Webhook-based Automatic RDMA Resource Injection

In the steps above, we demonstrated how to use SR-IOV technology to provide RDMA communication capabilities for containers in RoCE and Infiniband network environments. However, the process can become complex when configuring AI applications with multiple network cards. To simplify this process, Spiderpool supports classifying a set of network card configurations through annotations (cni.spidernet.io/rdma-resource-inject or cni.spidernet.io/network-resource-inject). Users only need to add the same annotation to the application, and Spiderpool will automatically inject all corresponding network cards and network resources with the same annotation into the application through a webhook. cni.spidernet.io/rdma-resource-inject annotation is only applicable to AI scenarios, automatically injecting RDMA network cards and RDMA resources. cni.spidernet.io/network-resource-inject annotation can be used not only for AI scenarios but also supports underlay scenarios. In the future, we hope to uniformly use cni.spidernet.io/network-resource-inject to support both of these scenarios.

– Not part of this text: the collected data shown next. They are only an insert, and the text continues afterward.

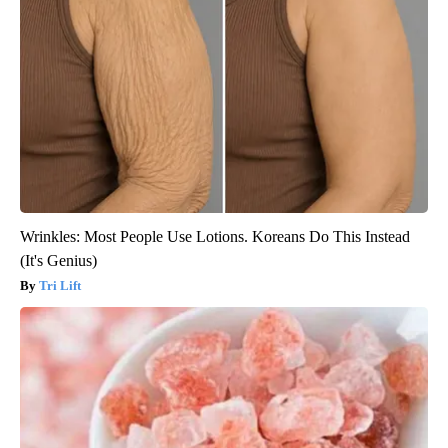
Wrinkles: Most People Use Lotions. Koreans Do This Instead
(It's Genius)
Tri Lift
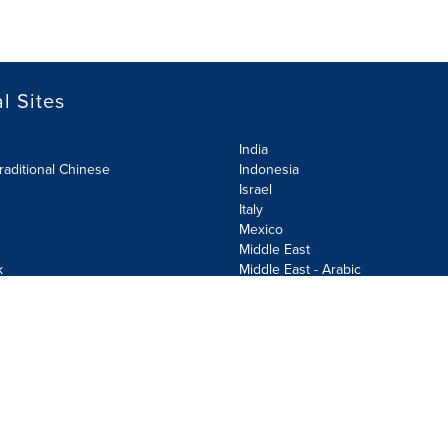
l Sites
India
raditional Chinese
Indonesia
Israel
Italy
Mexico
Middle East
k
Middle East - Arabic
Netherlands
Norway
y
Poland
ecurity Policy
Site Map
Cookie Settings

This feature only supports network card configurations with cniType of [ macvlan, ipvlan, sriov, ib-sriov, ipoib ].

  1. Currently, Spiderpool's webhook for automatically injecting RDMA network resources is disabled by default and needs to be enabled manually.

    ~# helm upgrade --install spiderpool spiderpool/spiderpool --namespace spiderpool --create-namespace --reuse-values --set spiderpoolController.podResourceInject.enabled=true
    

After enabling the webhook automatic injection of network resources, you can update the configuration by updating the podResourceInject field in configMap: spiderpool-config.

Specify namespaces that do not require RDMA network resource injection through podResourceInject.namespacesExclude.

Specify namespaces that require RDMA network resource injection through podResourceInject.namespacesInclude. If neither podResourceInject.namespacesExclude nor podResourceInject.namespacesInclude is specified, RDMA network resource injection is performed for all namespaces by default.

Currently, after completing the configuration change, you need to restart the spiderpool-controller for the configuration to take effect.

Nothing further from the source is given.